# Material supplied:
= Beginning of Section =
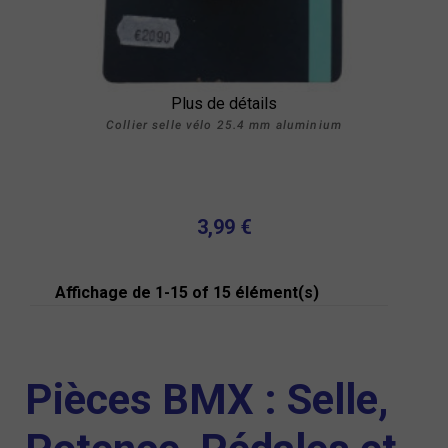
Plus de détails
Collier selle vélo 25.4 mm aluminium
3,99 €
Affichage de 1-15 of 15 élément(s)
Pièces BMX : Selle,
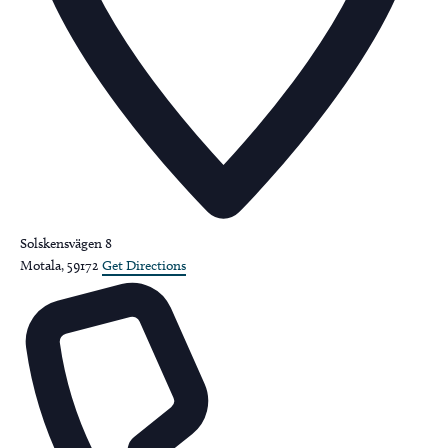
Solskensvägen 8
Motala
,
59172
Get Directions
= End of Section =
= Beginning of Section =
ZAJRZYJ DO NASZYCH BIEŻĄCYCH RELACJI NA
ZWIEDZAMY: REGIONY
= End of Section =
= Beginning of Section =
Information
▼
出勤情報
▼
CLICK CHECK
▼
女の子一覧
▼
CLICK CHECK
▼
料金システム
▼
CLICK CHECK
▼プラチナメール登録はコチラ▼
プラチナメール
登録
= End of Section =
# Exercise:
Look back over the records above. Reproduce exactly everything from the line with "Plus de détails" down to the line with "Get Directions", inclusive, and leave the pictures out.

# Result for this task:
Plus de détails
Collier selle vélo 25.4 mm aluminium
3,99 €
Affichage de 1-15 of 15 élément(s)
Pièces BMX : Selle,
Solskensvägen 8
Motala
,
59172
Get Directions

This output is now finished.